-- What you should do --
Report each line from the entries in which "Oudenaarde" can be found.

-- Records --

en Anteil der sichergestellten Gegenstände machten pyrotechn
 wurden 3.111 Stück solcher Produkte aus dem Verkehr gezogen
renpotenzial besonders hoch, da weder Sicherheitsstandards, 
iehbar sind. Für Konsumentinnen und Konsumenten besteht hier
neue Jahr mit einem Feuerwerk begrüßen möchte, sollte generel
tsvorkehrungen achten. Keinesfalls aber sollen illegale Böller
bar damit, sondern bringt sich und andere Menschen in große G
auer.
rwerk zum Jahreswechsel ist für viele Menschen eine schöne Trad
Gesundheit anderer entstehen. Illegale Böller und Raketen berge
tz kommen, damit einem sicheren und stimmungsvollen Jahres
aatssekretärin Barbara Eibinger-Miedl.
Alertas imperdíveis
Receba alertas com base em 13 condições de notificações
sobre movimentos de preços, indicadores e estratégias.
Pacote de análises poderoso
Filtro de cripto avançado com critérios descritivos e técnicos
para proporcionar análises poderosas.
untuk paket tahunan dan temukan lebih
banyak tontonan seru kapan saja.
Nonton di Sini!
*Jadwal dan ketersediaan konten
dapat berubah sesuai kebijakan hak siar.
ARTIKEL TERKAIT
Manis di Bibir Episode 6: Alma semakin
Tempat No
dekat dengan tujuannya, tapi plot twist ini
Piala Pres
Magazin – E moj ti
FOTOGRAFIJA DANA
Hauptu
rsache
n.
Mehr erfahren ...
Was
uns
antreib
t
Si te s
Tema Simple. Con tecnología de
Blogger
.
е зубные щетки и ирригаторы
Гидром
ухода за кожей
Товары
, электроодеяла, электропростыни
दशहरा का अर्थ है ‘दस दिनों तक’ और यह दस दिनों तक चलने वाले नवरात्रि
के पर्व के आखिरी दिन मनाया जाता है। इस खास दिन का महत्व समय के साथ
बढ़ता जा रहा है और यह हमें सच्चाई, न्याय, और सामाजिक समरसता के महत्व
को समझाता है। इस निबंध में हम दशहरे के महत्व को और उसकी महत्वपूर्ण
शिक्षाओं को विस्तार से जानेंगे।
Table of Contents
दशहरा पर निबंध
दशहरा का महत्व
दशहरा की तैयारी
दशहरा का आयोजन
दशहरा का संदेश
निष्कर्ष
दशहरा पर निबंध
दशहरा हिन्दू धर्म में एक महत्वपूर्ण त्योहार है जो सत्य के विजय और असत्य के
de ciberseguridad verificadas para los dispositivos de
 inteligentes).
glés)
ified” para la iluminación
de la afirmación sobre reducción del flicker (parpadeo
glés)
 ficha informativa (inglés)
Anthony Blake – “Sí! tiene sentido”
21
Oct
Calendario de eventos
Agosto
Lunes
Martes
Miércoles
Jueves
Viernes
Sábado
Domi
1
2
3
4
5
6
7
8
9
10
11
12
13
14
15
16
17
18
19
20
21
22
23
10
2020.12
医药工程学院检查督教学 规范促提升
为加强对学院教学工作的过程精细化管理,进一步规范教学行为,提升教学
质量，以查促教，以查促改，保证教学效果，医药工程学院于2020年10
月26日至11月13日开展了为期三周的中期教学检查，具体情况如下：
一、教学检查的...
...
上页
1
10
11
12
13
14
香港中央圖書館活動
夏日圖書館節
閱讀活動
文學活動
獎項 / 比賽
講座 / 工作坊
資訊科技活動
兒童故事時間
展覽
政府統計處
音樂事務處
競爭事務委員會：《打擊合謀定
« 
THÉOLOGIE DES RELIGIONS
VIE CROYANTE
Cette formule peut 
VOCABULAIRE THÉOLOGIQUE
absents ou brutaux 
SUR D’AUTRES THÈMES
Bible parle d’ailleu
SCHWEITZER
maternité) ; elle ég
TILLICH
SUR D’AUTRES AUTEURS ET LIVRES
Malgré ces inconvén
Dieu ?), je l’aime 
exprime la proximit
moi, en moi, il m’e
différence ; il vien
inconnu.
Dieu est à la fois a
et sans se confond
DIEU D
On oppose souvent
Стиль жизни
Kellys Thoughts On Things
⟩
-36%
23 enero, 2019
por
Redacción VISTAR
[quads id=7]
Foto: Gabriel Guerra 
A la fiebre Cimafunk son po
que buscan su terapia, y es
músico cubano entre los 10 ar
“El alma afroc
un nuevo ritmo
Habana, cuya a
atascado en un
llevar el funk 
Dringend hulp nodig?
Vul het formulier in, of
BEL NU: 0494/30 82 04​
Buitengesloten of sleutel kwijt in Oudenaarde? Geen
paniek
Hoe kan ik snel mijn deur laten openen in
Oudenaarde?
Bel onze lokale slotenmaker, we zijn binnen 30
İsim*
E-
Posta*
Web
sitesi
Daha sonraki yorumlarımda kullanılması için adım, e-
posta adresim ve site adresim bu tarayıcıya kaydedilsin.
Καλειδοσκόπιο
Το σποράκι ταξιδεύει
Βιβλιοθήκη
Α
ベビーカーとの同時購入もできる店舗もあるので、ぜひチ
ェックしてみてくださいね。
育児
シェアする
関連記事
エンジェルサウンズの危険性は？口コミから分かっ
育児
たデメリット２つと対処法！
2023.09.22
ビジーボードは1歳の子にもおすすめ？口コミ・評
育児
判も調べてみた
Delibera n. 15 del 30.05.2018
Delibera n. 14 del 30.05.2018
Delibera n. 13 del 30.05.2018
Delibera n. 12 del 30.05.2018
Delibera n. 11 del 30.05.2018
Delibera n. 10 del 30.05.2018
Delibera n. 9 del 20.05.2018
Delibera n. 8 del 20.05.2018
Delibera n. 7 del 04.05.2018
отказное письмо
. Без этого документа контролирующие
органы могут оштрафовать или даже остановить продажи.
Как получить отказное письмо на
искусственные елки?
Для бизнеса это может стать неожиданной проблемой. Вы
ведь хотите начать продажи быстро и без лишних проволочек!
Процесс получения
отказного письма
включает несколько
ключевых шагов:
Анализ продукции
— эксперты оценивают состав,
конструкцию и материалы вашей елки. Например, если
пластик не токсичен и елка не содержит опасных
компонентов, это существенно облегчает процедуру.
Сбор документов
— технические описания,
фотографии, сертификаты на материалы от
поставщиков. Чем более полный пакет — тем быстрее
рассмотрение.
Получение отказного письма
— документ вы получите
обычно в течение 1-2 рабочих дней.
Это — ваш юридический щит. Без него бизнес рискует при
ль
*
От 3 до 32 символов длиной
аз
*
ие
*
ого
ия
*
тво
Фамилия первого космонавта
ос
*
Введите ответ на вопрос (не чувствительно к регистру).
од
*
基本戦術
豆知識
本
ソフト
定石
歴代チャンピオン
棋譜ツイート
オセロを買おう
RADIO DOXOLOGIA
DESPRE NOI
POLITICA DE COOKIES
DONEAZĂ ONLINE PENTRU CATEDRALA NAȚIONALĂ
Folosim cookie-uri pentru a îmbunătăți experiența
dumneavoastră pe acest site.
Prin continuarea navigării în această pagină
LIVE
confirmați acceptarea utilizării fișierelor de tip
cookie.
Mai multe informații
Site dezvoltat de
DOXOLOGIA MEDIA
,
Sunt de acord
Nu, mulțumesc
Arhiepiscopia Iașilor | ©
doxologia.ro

-- Task answer --
Buitengesloten of sleutel kwijt in Oudenaarde? Geen
Oudenaarde?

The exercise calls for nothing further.